:: DATA SUPPLIED ::
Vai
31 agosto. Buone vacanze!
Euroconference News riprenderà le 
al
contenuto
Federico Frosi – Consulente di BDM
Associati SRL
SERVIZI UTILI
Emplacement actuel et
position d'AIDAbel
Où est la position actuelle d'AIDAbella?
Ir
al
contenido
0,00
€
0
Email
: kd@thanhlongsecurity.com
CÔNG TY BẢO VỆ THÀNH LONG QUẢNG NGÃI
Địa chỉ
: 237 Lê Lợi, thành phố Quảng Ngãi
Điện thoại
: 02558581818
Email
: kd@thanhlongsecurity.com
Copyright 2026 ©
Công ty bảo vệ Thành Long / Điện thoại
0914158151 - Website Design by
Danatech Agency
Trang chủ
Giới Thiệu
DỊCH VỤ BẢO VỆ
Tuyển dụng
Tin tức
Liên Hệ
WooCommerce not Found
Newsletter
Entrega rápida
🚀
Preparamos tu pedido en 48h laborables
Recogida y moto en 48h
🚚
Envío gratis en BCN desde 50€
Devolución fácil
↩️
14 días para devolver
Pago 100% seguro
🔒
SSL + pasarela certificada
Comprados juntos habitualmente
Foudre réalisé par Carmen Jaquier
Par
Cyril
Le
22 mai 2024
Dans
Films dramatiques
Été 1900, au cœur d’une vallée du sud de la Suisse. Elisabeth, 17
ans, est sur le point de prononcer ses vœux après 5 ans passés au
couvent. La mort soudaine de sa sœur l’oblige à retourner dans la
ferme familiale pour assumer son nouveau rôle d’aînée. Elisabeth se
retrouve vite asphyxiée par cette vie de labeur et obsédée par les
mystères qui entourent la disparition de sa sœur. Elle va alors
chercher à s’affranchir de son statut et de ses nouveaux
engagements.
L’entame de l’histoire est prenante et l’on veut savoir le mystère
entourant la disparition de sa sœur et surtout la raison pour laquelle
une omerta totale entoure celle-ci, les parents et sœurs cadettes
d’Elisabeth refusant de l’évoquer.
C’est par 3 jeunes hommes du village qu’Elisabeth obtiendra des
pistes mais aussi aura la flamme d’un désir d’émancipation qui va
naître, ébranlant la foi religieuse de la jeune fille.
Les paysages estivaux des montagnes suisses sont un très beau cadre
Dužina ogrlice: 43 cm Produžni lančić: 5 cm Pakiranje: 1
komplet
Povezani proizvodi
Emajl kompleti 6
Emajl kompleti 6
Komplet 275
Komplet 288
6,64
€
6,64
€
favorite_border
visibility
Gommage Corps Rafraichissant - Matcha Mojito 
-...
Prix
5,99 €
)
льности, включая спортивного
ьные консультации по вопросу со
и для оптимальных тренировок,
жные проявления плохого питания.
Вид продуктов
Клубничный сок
:::
__INSTRUCTIONS TO FOLLOW__:
Could you return exactly the stretch of the data above that starts at the line with "DỊCH VỤ BẢO VỆ" and ends at the line with "engagements.", both lines included?

__TASK RESULT__:
DỊCH VỤ BẢO VỆ
Tuyển dụng
Tin tức
Liên Hệ
WooCommerce not Found
Newsletter
Entrega rápida
🚀
Preparamos tu pedido en 48h laborables
Recogida y moto en 48h
🚚
Envío gratis en BCN desde 50€
Devolución fácil
↩️
14 días para devolver
Pago 100% seguro
🔒
SSL + pasarela certificada
Comprados juntos habitualmente
Foudre réalisé par Carmen Jaquier
Par
Cyril
Le
22 mai 2024
Dans
Films dramatiques
Été 1900, au cœur d’une vallée du sud de la Suisse. Elisabeth, 17
ans, est sur le point de prononcer ses vœux après 5 ans passés au
couvent. La mort soudaine de sa sœur l’oblige à retourner dans la
ferme familiale pour assumer son nouveau rôle d’aînée. Elisabeth se
retrouve vite asphyxiée par cette vie de labeur et obsédée par les
mystères qui entourent la disparition de sa sœur. Elle va alors
chercher à s’affranchir de son statut et de ses nouveaux
engagements.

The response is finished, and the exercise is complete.